相对Storm&Spark来说,Flink在业界使用可能没前者那么广泛,从搜索引擎检索量&网络文章的质量可见一斑,相关概念介绍的比较混乱,官网文档相对也不是太清晰。
Flink的集群部署模式:
Standalone(最简单,缺点资源隔离做的不太好,存在deploy job不均衡),YARN(比较成熟,常用于生成环境),Mesos,Docker。
本文主要介绍Flink on yarn,此模式job manager存在单点故障问题,一般采用HA解决;如果不用HA,此模式基本不需要安装配置,官网下载的文件解压后放在各节点即可。
Flink on yarn作业提交分两种(重点,主要是相关概念不是特别清晰),生产环境推荐2。

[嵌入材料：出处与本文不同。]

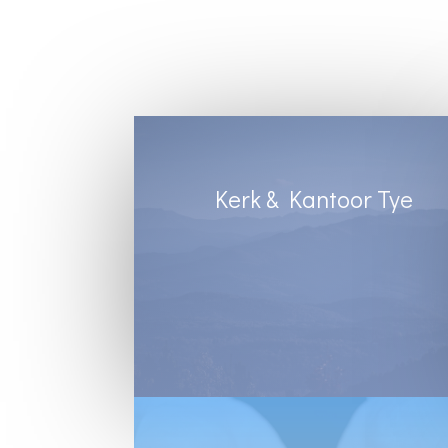
Kerk & Kantoor Tye
Diens Sondae 8:30
Kantoortye:
Dinsdag & Woensdag : 8:30 tot 13:00
Vrydae : 8:30 tot 12:00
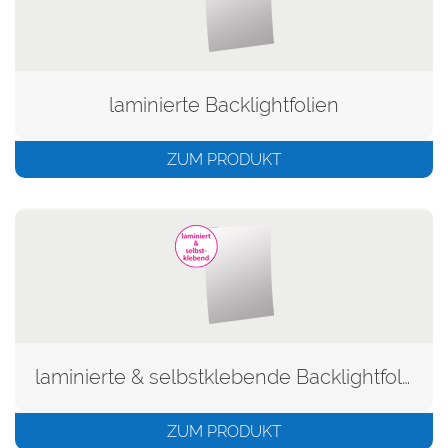
laminierte Backlightfolien
ZUM PRODUKT
laminierte & selbstklebende Backlightfolien
ZUM PRODUKT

1.yarn session(Start a long-running Flink cluster on YARN),有两种启动集群方式(区别就是是否有参数-d,加了d提交flink到yarn集群后就退出)#ENV VAR MUST SETUP:YARN_CONF_DIR or HADOOP_CONF_DIR
----1.1客户端模式;
./bin/yarn-session.sh -jm 500 -tm 500;#jm&tm默认都是1G,需要设定HADOOP_CLASSPATH
./bin/flink run ./examples/batch/WordCount.jar -input hdfs://ip:9000/LICENSE -output hdfs://ip:9000/wordcount-result_1.txt
----1.2分离式模式 #主要就是指detach,参数-d
./bin/yarn-session.sh -nm yarn-session_test -d
2.Flink run(Run a Flink job on YARN) #也可以加参数-d
./bin/flink run -m yarn-cluster -yjm 500m -ytm 500m /examples/batch/WordCount.jar
停止方法:
echo “stop” | ./bin/yarn-session.sh -id .
or yarn application -kill #cannot clearup all jobs remain files
如果安装带hadoop jar的Flink(新版本都没有),不需要任何配置,官网下载的文件解压后放在各节点即可;否则,特别是使用最新版本,需要配置HADOOP_CLASSPATH或者把hadoop下需要的jar拷入flink lib下(主要在jar包冲突的情况下)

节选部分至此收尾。